9 arrested in Europe in operation against fake platforms for crypto investments

9 arrested in Europe in operation against fake platforms for crypto investments

Summary

European authorities arrested nine people in a multinational takedown of a network that ran dozens of fake cryptocurrency investment websites promising high returns but stealing deposits and laundering funds, Eurojust said. The group allegedly recruited victims via social media ads, cold calls, fake news pieces and fabricated celebrity testimonials.

Arrests were made in Cyprus, Spain and Germany with assistance from French and Spanish authorities. French investigating judges issued arrest warrants for six individuals, and complaints to France’s organised-crime agency (JUNALCO) date back to 2023. Authorities estimate the network stole at least €600 million (around $690 million). Law enforcement seized about €1.5 million in cash and cryptocurrency and luxury watches valued at roughly €100,000.

Key Points

  • The operation targeted dozens of fraudulent crypto investment platforms that appeared legitimate but were scams.
  • Suspects lured victims through social-media ads, cold calls, fake news articles and bogus celebrity testimonials.
  • Arrests occurred in Cyprus, Spain and Germany, with coordination from French and Spanish authorities and Eurojust.
  • Estimated losses are at least €600 million (≈$690 million); smaller recent operations previously hit €100 million.
  • Authorities seized roughly €1.5 million in cash and crypto plus luxury watches worth about €100,000.
  • Funds were reportedly laundered using blockchain techniques, highlighting ongoing crypto-money-laundering methods.

Context and relevance

This case underlines a continuing trend: large-scale, cross-border crypto frauds that combine professional-looking websites with modern recruitment tactics (social media, paid ads, fake editorial content). It shows increased law-enforcement co‑operation across EU states and an emphasis on tracing and seizing crypto-linked proceeds.

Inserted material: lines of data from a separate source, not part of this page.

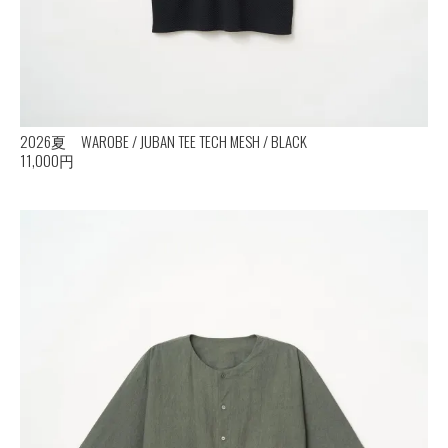
2026夏 WAROBE / JUBAN TEE TECH MESH / BLACK
11,000円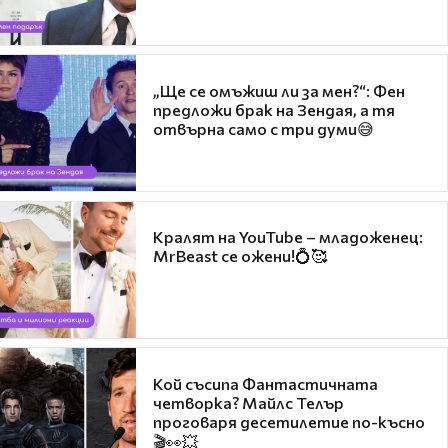
„Ще се омъжиш ли за мен?“: Фен
предложи брак на Зендая, а тя
отвърна само с три думи😅
Кралят на YouTube – младоженец:
MrBeast се ожени!💍🥰
Кой съсипа Фантастичната
четворка? Майлс Телър
проговаря десетилетие по-късно
🎬👀💥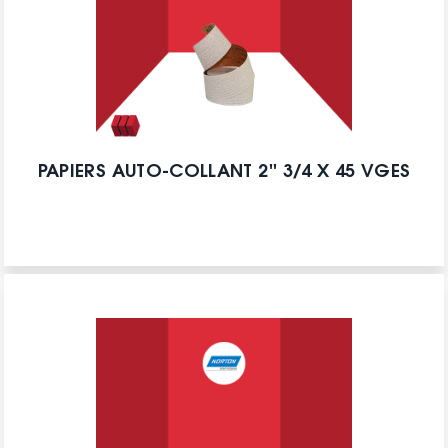
PAPIERS AUTO-COLLANT 2'' 3/4 X 45 VGES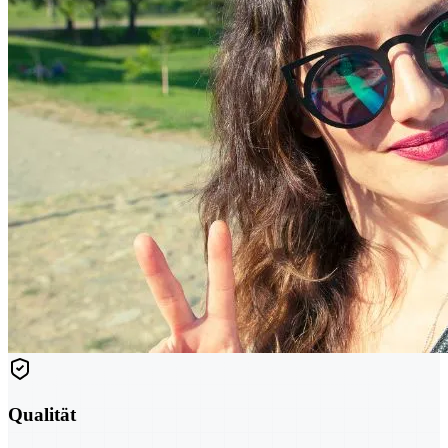
Qualität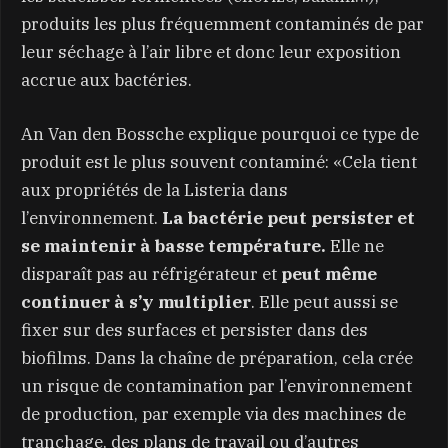
produits les plus fréquemment contaminés de par
leur séchage à l’air libre et donc leur exposition
accrue aux bactéries.
An Van den Bossche explique pourquoi ce type de
produit est le plus souvent contaminé: «Cela tient
aux propriétés de la Listeria dans
l’environnement.
La bactérie peut persister et
se maintenir à basse température.
Elle ne
disparaît pas au réfrigérateur et
peut même
continuer à s’y multiplier
. Elle peut aussi se
fixer sur des surfaces et persister dans des
biofilms. Dans la chaîne de préparation, cela crée
un risque de contamination par l’environnement
de production, par exemple via des machines de
tranchage, des plans de travail ou d’autres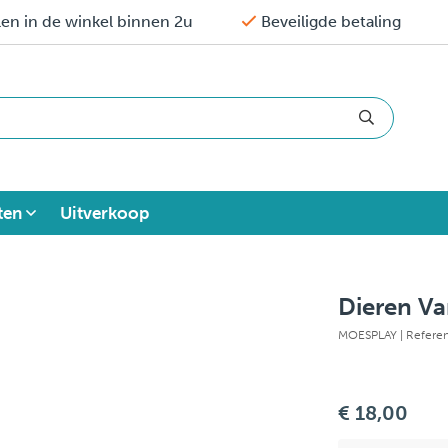
en in de winkel binnen 2u
Beveiligde betaling
ten
Uitverkoop
Dieren Va
MOESPLAY
| Refere
€ 18,00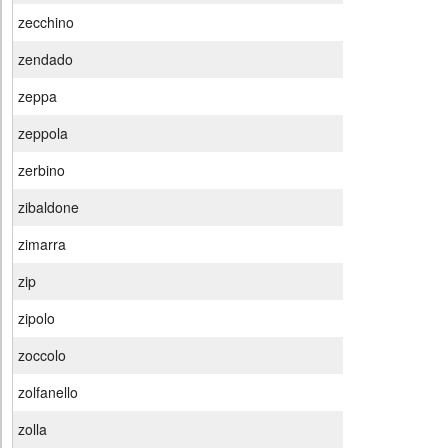
zecchino
zendado
zeppa
zeppola
zerbino
zibaldone
zimarra
zip
zipolo
zoccolo
zolfanello
zolla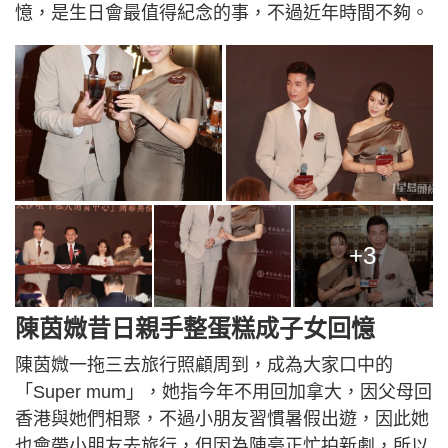
憶，是生日會最值得紀念的事，不過近年時間不夠。
+3
陳茵媺昔日親手整蛋糕成子女回憶
陳茵媺一拖三去旅行照顧周到，成為大家口中的
「Super mum」，她指今年不用回加拿大，因父母回
香港與她們相聚，不過小朋友習慣暑假出遊，因此她
也會帶小朋友去旅行，但因為陳豪正忙拍新劇，所以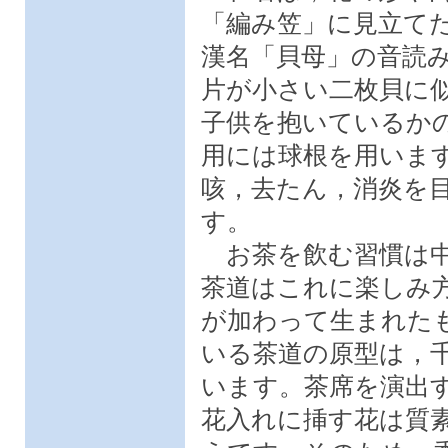
「編み笠」に見立て
漢名「貝母」の音読
片が小さい二枚貝に似
子供を抱いているか
用には球根を用いま
咳，去たん，消炎を
す。
お茶を飲む習慣は中
茶道はこれに楽しみ
が加わって生まれた
いる茶道の原型は，
います。茶席を演出
花入れに挿す花は質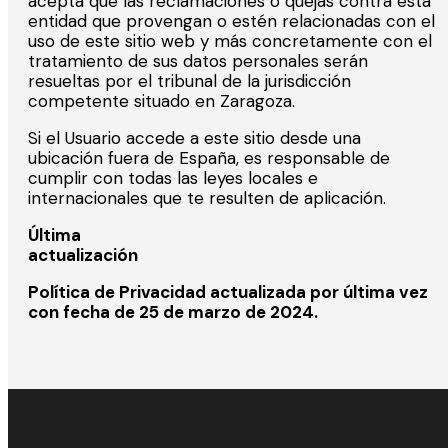
acepta que las reclamaciones o quejas contra esta
entidad que provengan o estén relacionadas con el
uso de este sitio web y más concretamente con el
tratamiento de sus datos personales serán
resueltas por el tribunal de la jurisdicción
competente situado en Zaragoza.
Si el Usuario accede a este sitio desde una
ubicación fuera de España, es responsable de
cumplir con todas las leyes locales e
internacionales que te resulten de aplicación.
Última
actualizac
Política de Privacidad actualizada por última vez
con fecha de 25 de marzo de 2024.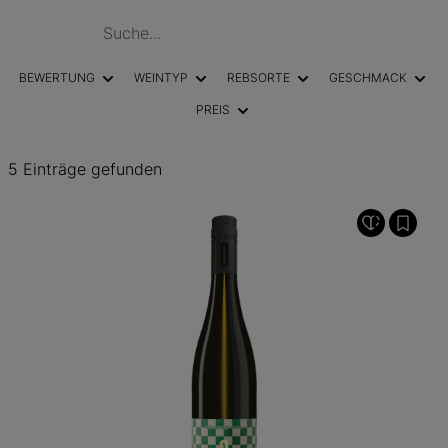
BEWERTUNG
WEINTYP
REBSORTE
GESCHMACK
PREIS
5 Einträge gefunden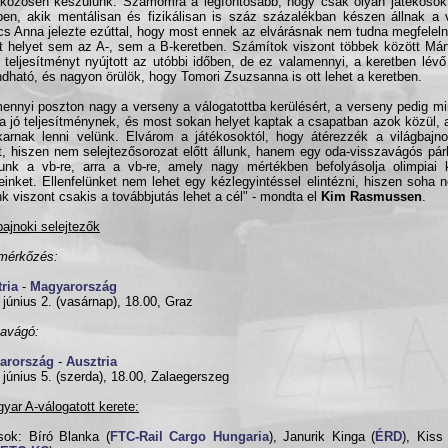
 közösen készülünk. Számomra a legfontosabb, hogy csak olyan játékosok
ben, akik mentálisan és fizikálisan is száz százalékban készen állnak a v
s Anna jelezte ezúttal, hogy most ennek az elvárásnak nem tudna megfeleln
t helyet sem az A-, sem a B-keretben. Számítok viszont többek között Már
ó teljesítményt nyújtott az utóbbi időben, de ez valamennyi, a keretben lévő
dható, és nagyon örülök, hogy Tomori Zsuzsanna is ott lehet a keretben.
ennyi poszton nagy a verseny a válogatottba kerülésért, a verseny pedig min
 a jó teljesítménynek, és most sokan helyet kaptak a csapatban azok közül, 
karnak lenni velünk. Elvárom a játékosoktól, hogy átérezzék a világbajno
t, hiszen nem selejtezősorozat előtt állunk, hanem egy oda-visszavágós pár
nunk a vb-re, arra a vb-re, amely nagy mértékben befolyásolja olimpiai k
einket. Ellenfelünket nem lehet egy kézlegyintéssel elintézni, hiszen soha n
k viszont csakis a továbbjutás lehet a cél" - mondta el
Kim Rasmussen
.
bajnoki selejtezők
mérkőzés:
ria
-
Magyarország
 június 2. (vasárnap), 18.00, Graz
avágó:
arország
-
Ausztria
 június 5. (szerda), 18.00, Zalaegerszeg
yar A-válogatott kerete:
ok: Bíró Blanka (
FTC-Rail Cargo Hungaria
), Janurik Kinga (
ÉRD
), Kiss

For policy-makers, compliance teams and crypto firms, it reinforces the need for better investor education, tougher platform vetting and stronger anti‑money‑laundering tools that can follow funds across blockchains and jurisdictions.

Why should I read this

Short version: if you hold crypto, work in security, compliance or just want to know how these scams actually run — this is a useful, quick snapshot. Huge sums, slick websites and celebrity-style lies — and cops finally made arrests. It’s the kind of story that tells you what to watch out for next.

Author’s take

Punchy: Big theft, smart social engineering, and cross-border police work — pay attention if you want to avoid the next wave of copycat scams.